A sudden loud bang left Solana unable to hear anything but the ringing in her ears. Ahead she could see a new hole in the ceiling. Mechs and humans came swarming through, all in white marked with a red shi symbol.

The security troops stopped and hesitated for a split second, which was too long. The intruders sent a hail of smart darts and micromissiles down the passage, blasting mechs and bots to scrap and punching holes in the chests and heads of the humans.

They advanced down the hall, separating the panicked crowd as they went. Qarinas were gently but firmly passed back toward the hole in the ceiling. Masters and staff got a needle through the head.

Salibi. Solana had heard about them from one of the trainers. “They’re dangerous fanatics who hate Qarinas like you. If they catch you they’ll lock you away and never let you give pleasure again. But don’t worry, little one. There’s only a few billion of them and they’re down in the Main Swarm. They can’t get you here.”

Solana dove into the nearest open doorway, another play suite set up for restraint. She swung herself around a big pillory in the center of the room and shot into the bathroom. She’d be safe there. The door could be pressure-sealed and she’d have water. Once the guards chased the bad guys away she could come out. She curled herself up into the cabinet under the sink and waited, barely daring to breathe.

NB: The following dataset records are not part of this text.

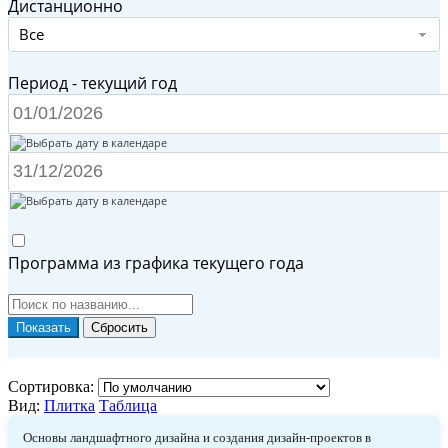
Дистанционно
Все
Период - текущий год
Программа из графика текущего года
Сортировка:
Вид:
Плитка
Таблица
Основы ландшафтного дизайна и создания дизайн-проектов в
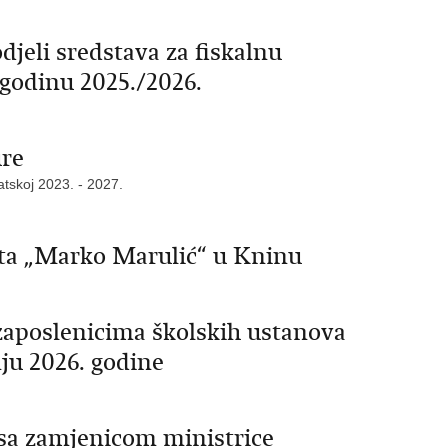
djeli sredstava za fiskalnu
 godinu 2025./2026.
ure
atskoj 2023. - 2027.
šta „Marko Marulić“ u Kninu
 zaposlenicima školskih ustanova
nju 2026. godine
 sa zamjenicom ministrice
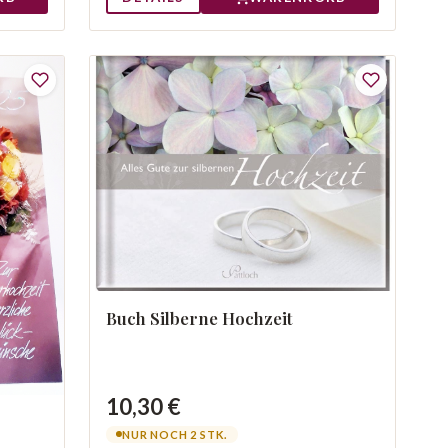
Buch Silberne Hochzeit
10,30 €
NUR NOCH 2 STK.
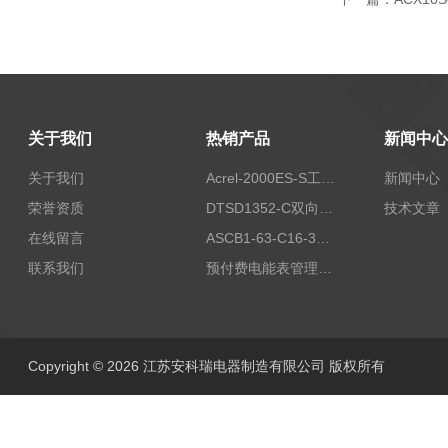
关于我们
热销产品
新闻中心
关于我们
Acrel-2000ES-S工商业储能本地化能量管理系统
新闻中心
荣誉资质
DTSD1352-C双向计量电表
技术文章
在线留言
ASCB1-63-C16-3P智能断路器 过载超温过流保护
联系我们
预付费电能表管理系统
Copyright © 2026 江苏安科瑞电器制造有限公司 版权所有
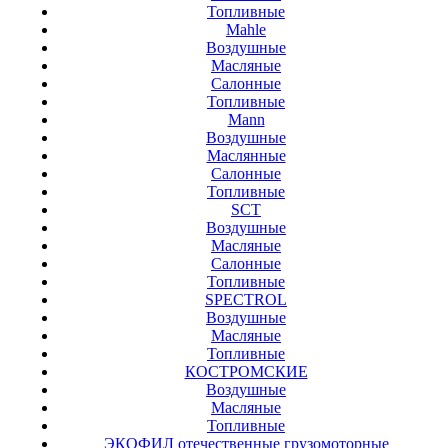
Топливные
Mahle
Воздушные
Масляные
Салонные
Топливные
Mann
Воздушные
Маслянные
Салонные
Топливные
SCT
Воздушные
Масляные
Салонные
Топливные
SPECTROL
Воздушные
Масляные
Топливные
КОСТРОМСКИЕ
Воздушные
Масляные
Топливные
ЭКОФИЛ отечественные грузомоторные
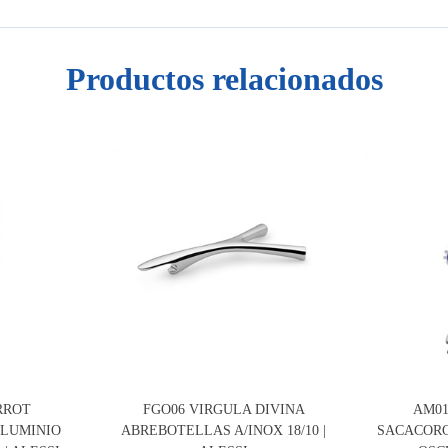
Productos relacionados
RROT
FGO06 VIRGULA DIVINA
AM01
LUMINIO
ABREBOTELLAS A/INOX 18/10 |
SACACORC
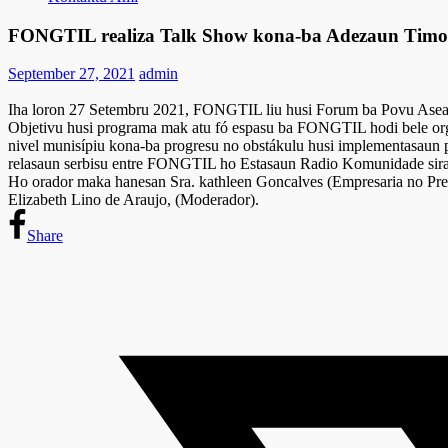
FONGTIL realiza Talk Show kona-ba Adezaun Timor
September 27, 2021
admin
Iha loron 27 Setembru 2021, FONGTIL liu husi Forum ba Povu Asea
Objetivu husi programa mak atu fó espasu ba FONGTIL hodi bele orga
nivel munisípiu kona-ba progresu no obstákulu husi implementasaun p
relasaun serbisu entre FONGTIL ho Estasaun Radio Komunidade sira
Ho orador maka hanesan Sra. kathleen Goncalves (Empresaria no P
Elizabeth Lino de Araujo, (Moderador).
Share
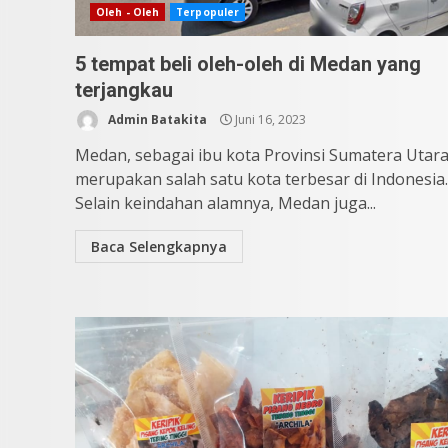
Oleh - Oleh
Terpopuler
5 tempat beli oleh-oleh di Medan yang
terjangkau
Admin Batakita
Juni 16, 2023
Medan, sebagai ibu kota Provinsi Sumatera Utara
merupakan salah satu kota terbesar di Indonesia.
Selain keindahan alamnya, Medan juga...
Baca Selengkapnya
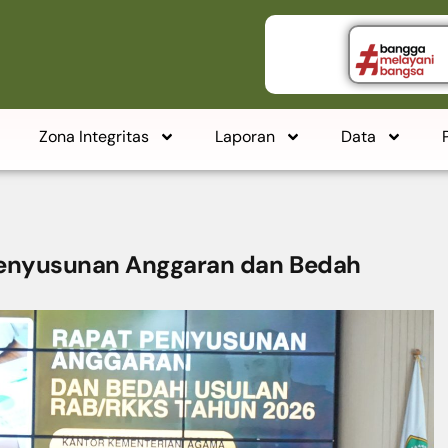
Zona Integritas
Laporan
Data
Penyusunan Anggaran dan Bedah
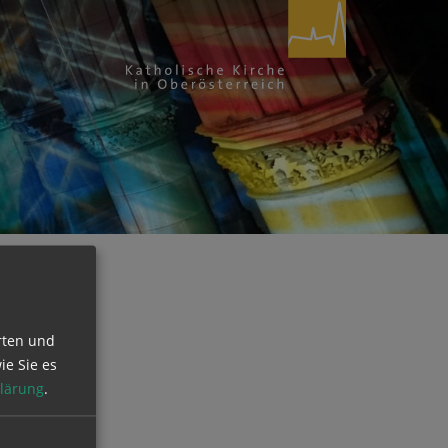
rten und
ie Sie es
lärung
.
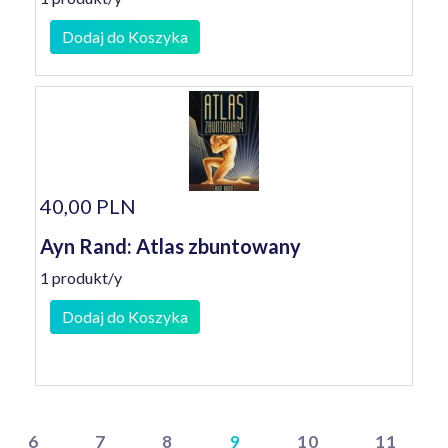
Dodaj do Koszyka
40,00 PLN
Ayn Rand: Atlas zbuntowany
1 produkt/y
Dodaj do Koszyka
6
7
8
9
10
11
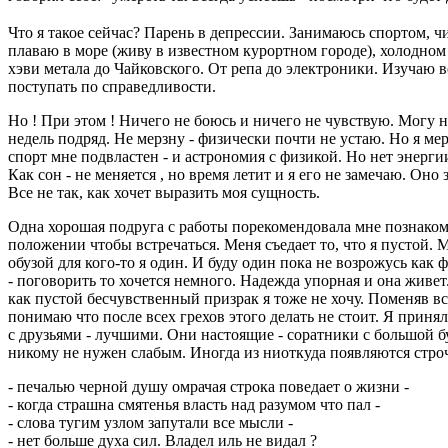
Что я такое сейчас? Парень в депрессии. Занимаюсь спортом, 
плаваю в море (живу в известном курортном городе), холодном
хэви метала до Чайковского. От репа до электроники. Изучаю в
поступать по справедливости.
Но ! При этом ! Ничего не боюсь и ничего не чувствую. Могу не
недель подряд. Не мерзну - физически почти не устаю. Но я мер
спорт мне подвластен - и астрономия с физикой. Но нет энерги
Как сон - не меняется , но время летит и я его не замечаю. Оно
Все не так, как хочет выразить моя сущность.
Одна хорошая подруга с работы порекомендовала мне познакоми
положении чтобы встречаться. Меня съедает то, что я пустой. М
обузой для кого-то я один. И буду один пока не возрожусь как 
- поговорить то хочется немного. Надежда упорная и она живет.
как пустой бесчувственный призрак я тоже не хочу. Поменяв вс
понимаю что после всех грехов этого делать не стоит. Я принял 
с друзьями - лучшими. Они настоящие - соратники с большой бу
никому не нужен слабым. Иногда из ниоткуда появляются строч
- печалью черной душу омрачая строка поведает о жизни -
- когда страшна смятенья власть над разумом что пал -
- слова тугим узлом запутали все мысли -
- нет больше духа сил. Владел иль не видал ?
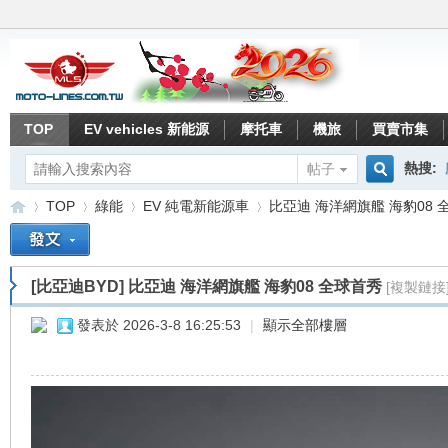
TOP
EV vehicles 新能源
摩托車
機旅
買賣市集
熱搜:
帖子
搜
TOP
綠能
EV 純電新能源車
比亞迪 海洋網旗艦 海豹08 
索
[比亞迪BYD]
比亞迪 海洋網旗艦 海豹08 全球首秀
[複製鏈接
重
»
›
›
›
發表於 2026-3-8 16:25:53
|
顯示全部樓層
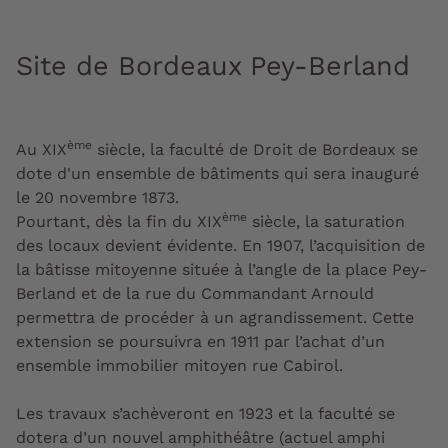
Site de Bordeaux Pey-Berland
ème
Au XIX
siècle, la faculté de Droit de Bordeaux se
dote d'un ensemble de bâtiments qui sera inauguré
le 20 novembre 1873.
ème
Pourtant, dès la fin du XIX
siècle, la saturation
des locaux devient évidente. En 1907, l’acquisition de
la bâtisse mitoyenne située à l’angle de la place Pey-
Berland et de la rue du Commandant Arnould
permettra de procéder à un agrandissement. Cette
extension se poursuivra en 1911 par l’achat d’un
ensemble immobilier mitoyen rue Cabirol.
Les travaux s’achèveront en 1923 et la faculté se
dotera d’un nouvel amphithéâtre (actuel amphi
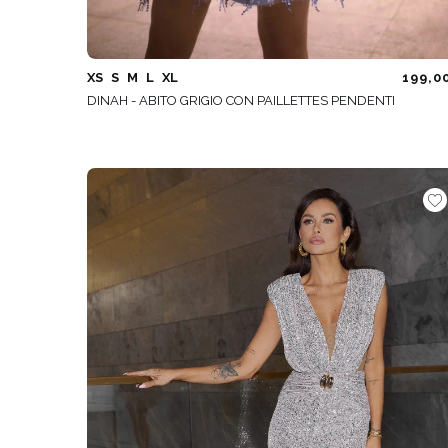
XS
S
M
L
XL
199,0
DINAH - ABITO GRIGIO CON PAILLETTES PENDENTI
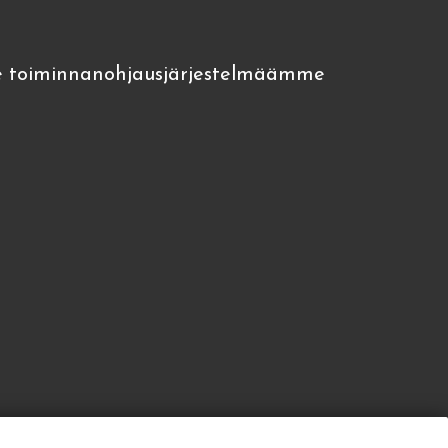
 toiminnanohjausjärjestelmäämme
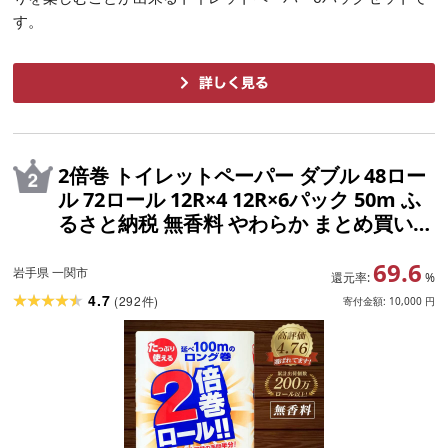
す。
2倍巻 トイレットペーパー ダブル 48ロー
ル 72ロール 12R×4 12R×6パック 50m ふ
るさと納税 無香料 やわらか まとめ買い
定期便 大容量 倍巻 日用品 生活必需品 備
69.6
蓄 人気 おすすめ ランキング 送料無料 岩
岩手県 一関市
還元率:
%
手県 一関市
4.7
(
292
)
件
寄付金額:
10,000
円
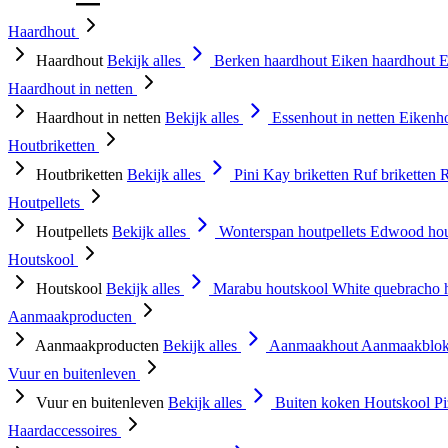
Haardhout
Haardhout
Bekijk alles
Berken haardhout
Eiken haardhout
E
Haardhout in netten
Haardhout in netten
Bekijk alles
Essenhout in netten
Eikenho
Houtbriketten
Houtbriketten
Bekijk alles
Pini Kay briketten
Ruf briketten
R
Houtpellets
Houtpellets
Bekijk alles
Wonterspan houtpellets
Edwood hou
Houtskool
Houtskool
Bekijk alles
Marabu houtskool
White quebracho 
Aanmaakproducten
Aanmaakproducten
Bekijk alles
Aanmaakhout
Aanmaakblok
Vuur en buitenleven
Vuur en buitenleven
Bekijk alles
Buiten koken
Houtskool
P
Haardaccessoires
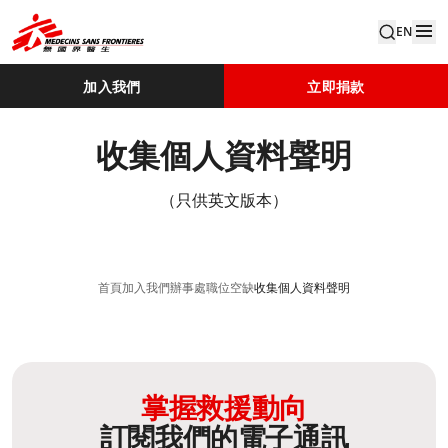
EN
加入我們
立即捐款
收集個人資料聲明
（只供英文版本）
首頁
加入我們
辦事處職位空缺
收集個人資料聲明
掌握救援動向
訂閱我們的電子通訊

She tried to use her comm implant but the Kumu network was dark. It occurred to Solana that the invaders might be able to detect her signal so she silenced it. She waited in the dark, utterly isolated, listening to the shrill noise of alarms, distant explosions, screams, and amplified voices giving orders too garbled to understand.

After a time the noises died away, and Solana began to wonder if it was safe to come out. With no Master, no trainers, nobody to tell her anything, Solana had a rare opportunity to think for herself.

Qarinas didn’t get much education, but Solana was curious and had learned things in her few idle moments. She knew that Kumu was very far from the Main Swarm, far from anything, really. Even a fast sail took a standard year to get from Jupiter to Kumu. There wasn’t really any way to sneak up on the hab undetected. The Salibi must have come in a disguised ship, masquerading as a regular dumb cargo payload.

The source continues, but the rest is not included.